Da ciò discende che la prova della cessione intra UE, ovvero l’effettivo trasferimento del bene nel territorio di altro Stato membro, è a carico del contribuente che emette la fattura, ex art. 46, co.2 DL 331/1993, poichè la fattura contiene la dicitura “operazione non imponibile”, coerentemente con il principio generale ex art. 2697 c.c. (l’onere di dimostrare la sussistenza dei presupposti di fatto che legittimano la deroga al normale regime impositivo è a carico di chi invoca la deroga agevolativa).

La Cassazione ha, pertanto:

  • confermato quanto già sostenuto in passato in tema di onere della prova, con riferimento alle operazioni di cessione all’esportazione ex art. 8 DPR 633/1972 (Cass. n. 3603/2009), compreso il caso della triangolazione (Cass. 21956/2010).
  • precisato che l’art. 50 DL 331/1993 (“obblighi connessi agli scambi intra UE”, ad es. comunicazione del numero di partita IVA attribuito dallo Stato membro di appartenenza) opera su un piano distinto, rispetto all’identificazione degli elementi costitutivi della fattispecie ex art. 41 ( “cessioni intracomunitarie non imponibili”).
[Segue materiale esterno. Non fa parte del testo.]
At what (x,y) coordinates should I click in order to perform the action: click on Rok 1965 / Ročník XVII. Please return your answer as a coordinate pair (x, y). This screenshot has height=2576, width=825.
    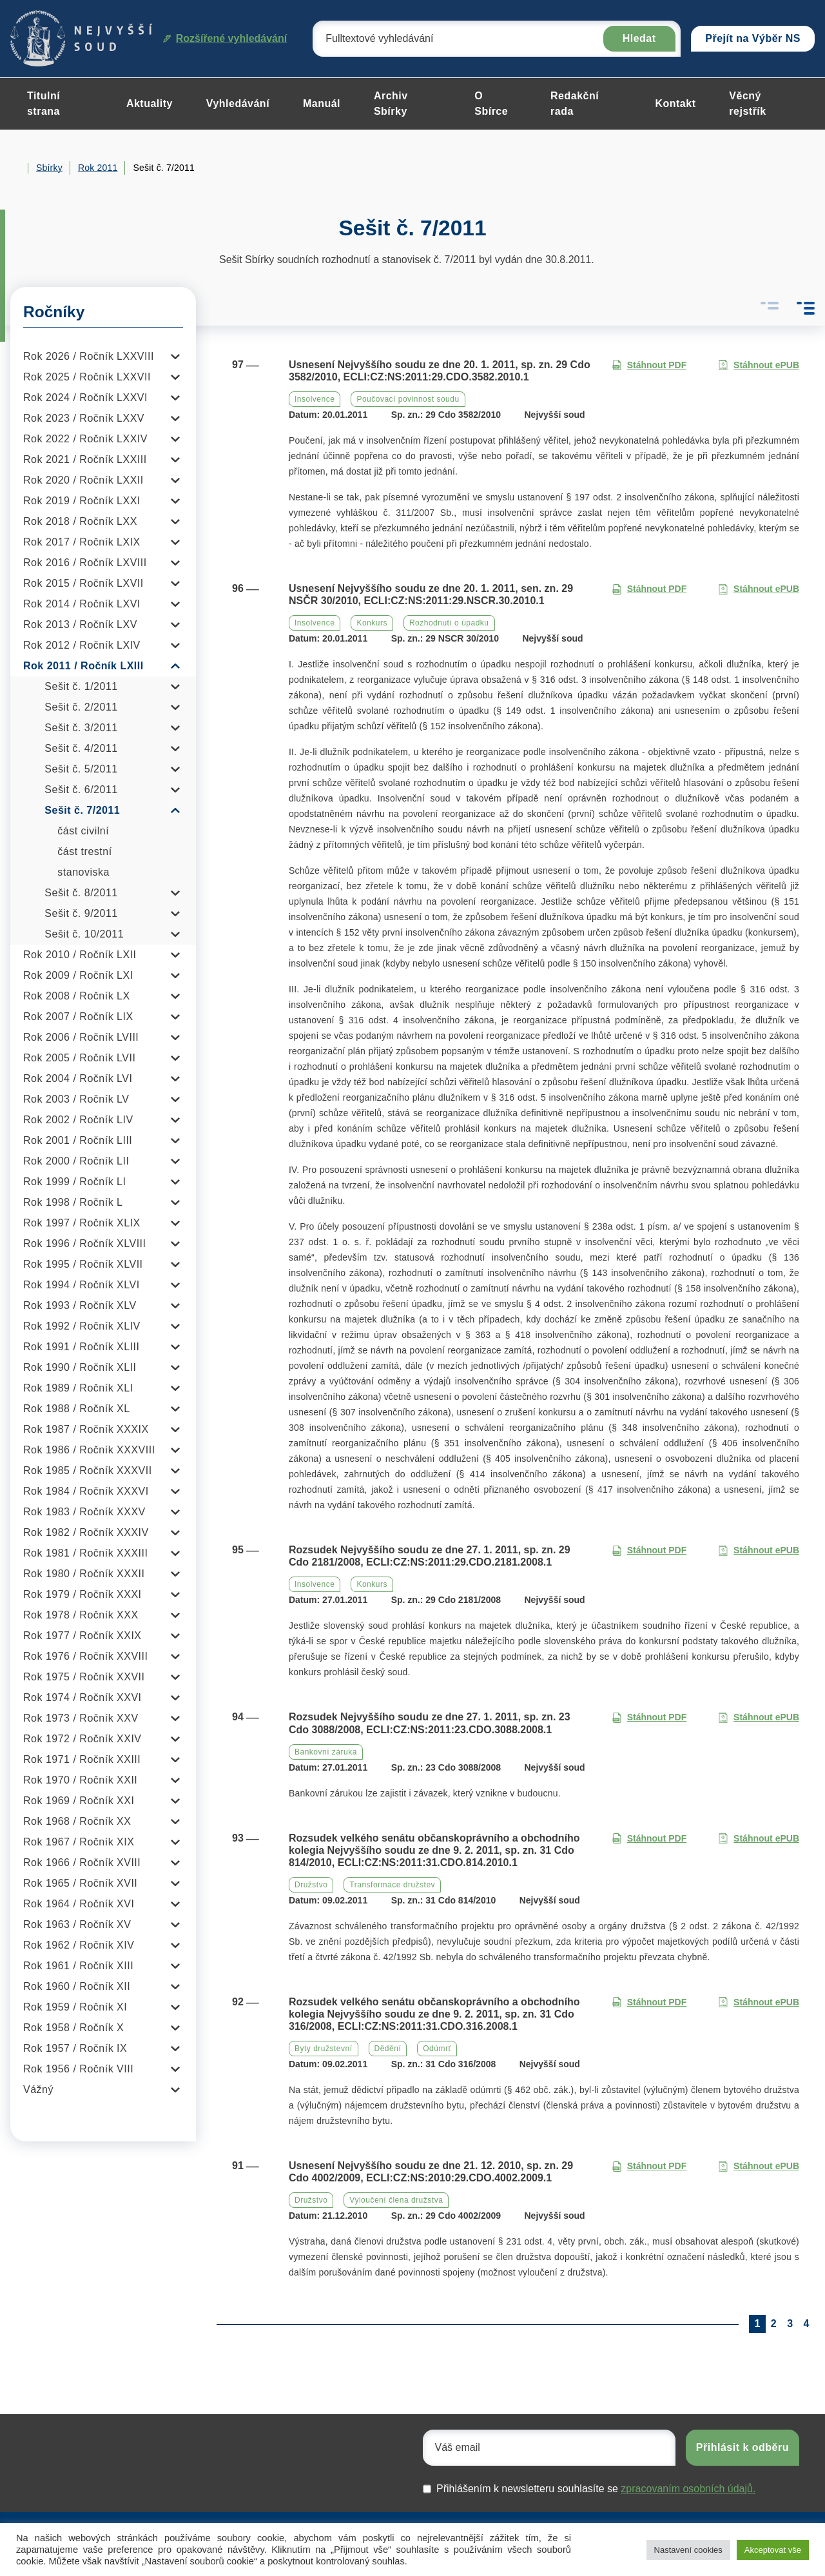
    Looking at the image, I should click on (80, 1883).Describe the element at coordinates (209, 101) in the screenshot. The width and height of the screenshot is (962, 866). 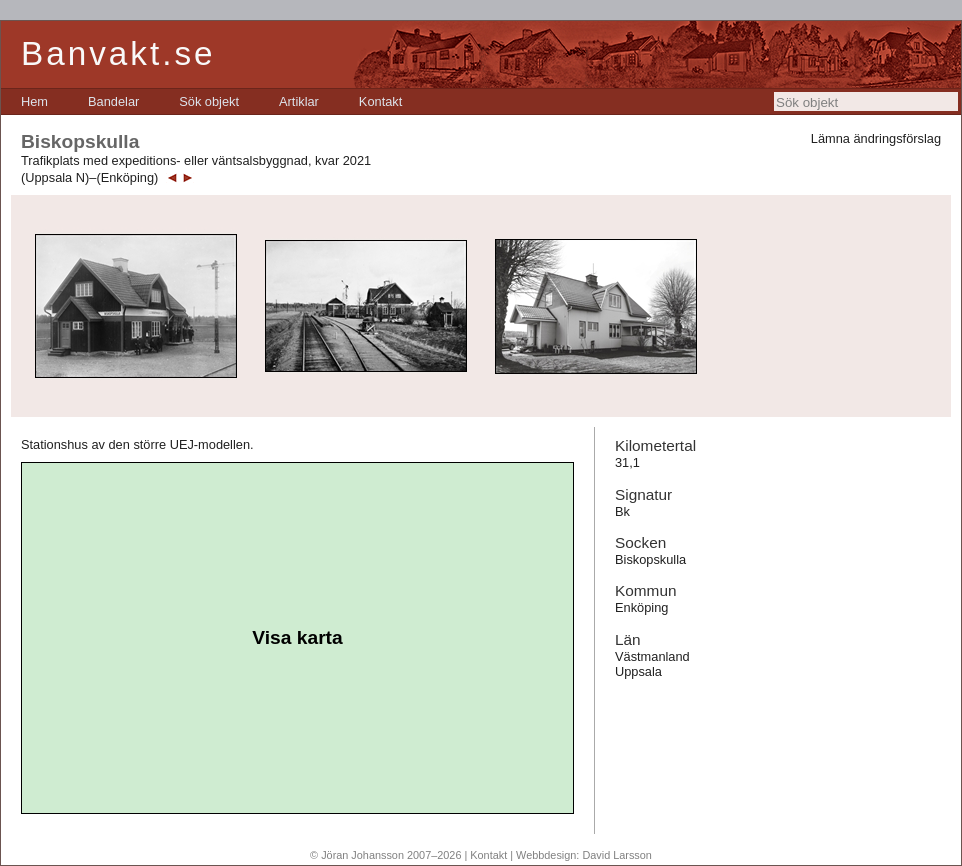
I see `Sök objekt` at that location.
Contrariamente quindi a quanto affermato dalla CTR:

  • dall’art.50 DL 331/1993 sugli adempimenti formali non è possibile ricavare la prova dei presupposti applicativi della non imponibilità ex art.41 DL 331/1993;  la contestazione dell’esistenza dell’operazione intra UE non imponibile si fonda sulla mancata introduzione dei beni ceduti nel territorio dello Stato membro UE del cessionario;
  • non è vero che con la consegna al cessionario UE, avvenuta in Italia, i beni escono dalla sfera giuridica del cedente, a cui non compete quindi verificare l’uscita: la norma tributaria richiede invece espressamente – quale presupposto di non imponibilità – la destinazione effettiva dei beni nel territorio di altro Stato membro UE, ponendo a carico del soggetto che intende avvalersi del beneficio l’onere di fornire la prova dei relativi fatti costitutivi.

La Cassazione quindi non ha ritenuto sufficiente, ai fini probatori, che il cedente abbia richiesto ed ottenuto la conferma del numero d’identificazione IVA del cessionario assegnatogli dallo Stato UE di appartenenza, essendo, invece, necessaria la dimostrazione della reale introduzione dei beni in quest’ultimo Paese.